Suspect in New York Subway Bombing Is Charged With Terrorism

NEW YORK -- Federal authorities filed terrorism charges Tuesday against a would-be suicide bomber who was accused of detonating a pipe bomb affixed to his torso inside a Manhattan subway corridor.

The five charges against the bombing suspect, Akayed Ullah, 27, an immigrant from Bangladesh who had lived for several years in Brooklyn, include use of weapons of mass destruction, provision of material support to the Islamic State group and bombing a place of public use, according to a criminal complaint filed in federal court in Manhattan.

The complaint says that Ullah, who has been held at Bellevue Hospital Center, admitted to investigators that he had built the pipe bomb and carried out the attack.

"I did it for the Islamic State," he said, according to the complaint.

He said that he had built the pipe bomb at his apartment in Brooklyn about one week before carrying out the attack. He began compiling the materials that he used to construct the bomb about two or three weeks ago, he told investigators.

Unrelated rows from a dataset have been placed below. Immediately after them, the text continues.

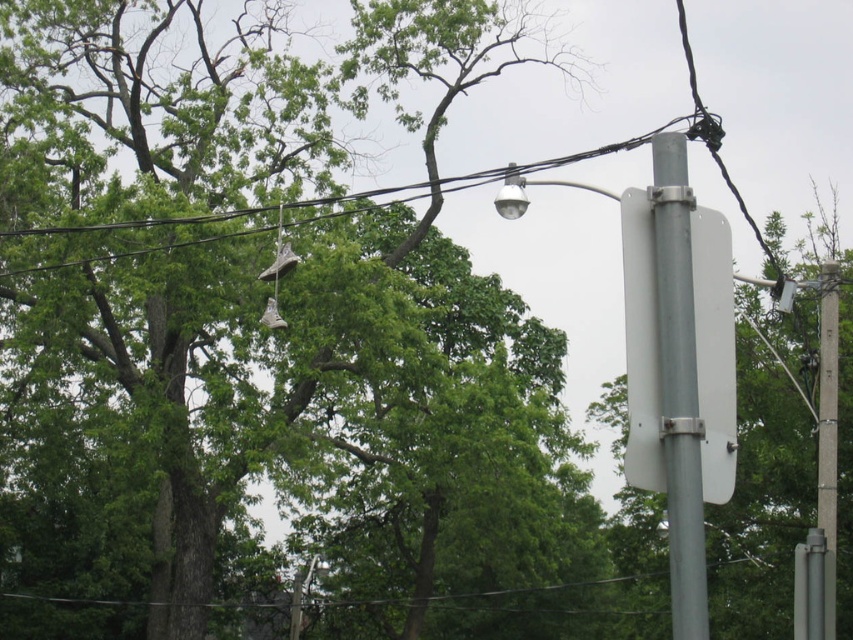 Question: Can you confirm if metallic gray sign at right is positioned above silver metallic pole at right?

Choices:
 (A) yes
 (B) no

Answer: (B)

Question: Which point appears farthest from the camera in this image?

Choices:
 (A) (171, 403)
 (B) (659, 376)
 (C) (668, 419)
 (D) (828, 429)

Answer: (A)

Question: Does silver metallic pole at right have a larger size compared to concrete/rough telegraph pole at right?

Choices:
 (A) yes
 (B) no

Answer: (B)

Question: Is green leafy tree at upper center positioned before concrete/rough telegraph pole at right?

Choices:
 (A) yes
 (B) no

Answer: (A)

Question: Which object appears farthest from the camera in this image?

Choices:
 (A) metallic gray sign at right
 (B) concrete/rough telegraph pole at right
 (C) green leafy tree at upper center
 (D) silver metallic pole at right

Answer: (B)

Question: Which object is the farthest from the green leafy tree at upper center?

Choices:
 (A) silver metallic pole at right
 (B) metallic gray street light at center right
 (C) concrete/rough telegraph pole at right

Answer: (B)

On Monday morning, the complaint notes, Ullah posted a statement on his Facebook page stating, "Trump you failed to protect your nation."

Investigators are continuing to delve into the past of Ullah, who is believed to have acted alone and chosen the spot in a narrow hallway connecting subway stations beneath Times Square for its Christmas-themed posters.

His device failed to fully detonate, police said, and Ullah was the only one seriously injured in a blast that sent smoke billowing through the underground passageways of Midtown and snarled a Monday morning commute.

"It didn't function with the force and power that the recipe intended to," John J. Miller, the New York Police Department's commissioner of intelligence and counterterrorism, said in an interview Tuesday on "CBS This Morning."

For that reason, Miller said, the events could have "been far, far worse."

The charges were to be announced at a news conference later today by Joon H. Kim, acting U.S. attorney in Manhattan; William F. Sweeney, head of the FBI's New York office, and Miller.